▸ Your assignment
Search the entries for the word "Benzin" and copy each line that has it.

Top of Material provided

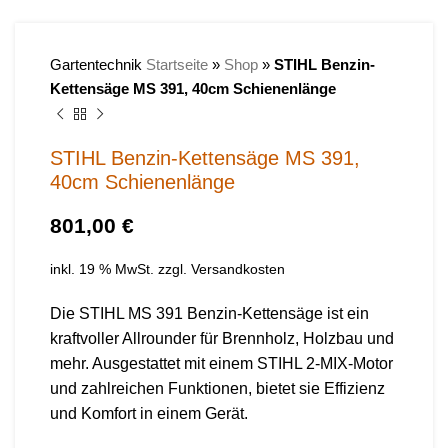
Gartentechnik
Startseite
»
Shop
»
STIHL Benzin-
Kettensäge MS 391, 40cm Schienenlänge
STIHL Benzin-Kettensäge MS 391,
40cm Schienenlänge
€
inkl. 19 % MwSt.
zzgl.
Versandkosten
Die STIHL MS 391 Benzin-Kettensäge ist ein
kraftvoller Allrounder für Brennholz, Holzbau und
mehr. Ausgestattet mit einem STIHL 2-MIX-Motor
und zahlreichen Funktionen, bietet sie Effizienz
und Komfort in einem Gerät.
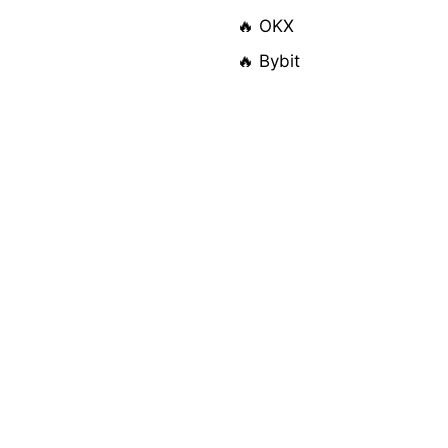
🔥 OKX
🔥 Bybit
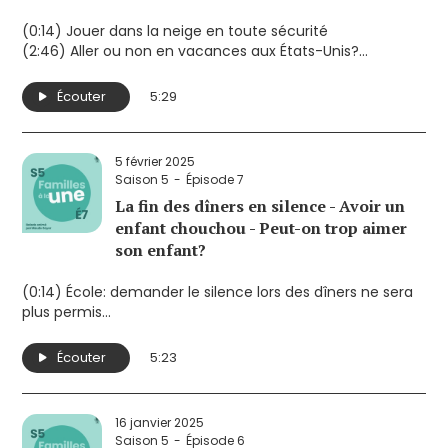
(0:14) Jouer dans la neige en toute sécurité
(2:46) Aller ou non en vacances aux États-Unis?
(4:13) Les photos de famille professionnelles gagnent en
popularité
Écouter
5:29
5 février 2025
Saison 5
Épisode 7
La fin des dîners en silence - Avoir un
enfant chouchou - Peut-on trop aimer
son enfant?
(0:14) École: demander le silence lors des dîners ne sera
plus permis
(2:42) Enfant chouchou: le favoritisme parental existerait
bel et bien!
Écouter
5:23
(4:08) Peut-on trop aimer son enfant? Non, mais...
16 janvier 2025
Saison 5
Épisode 6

Bottom of Material provided

▸ Solution below
STIHL Benzin-
STIHL Benzin-Kettensäge MS 391,
Die STIHL MS 391 Benzin-Kettensäge ist ein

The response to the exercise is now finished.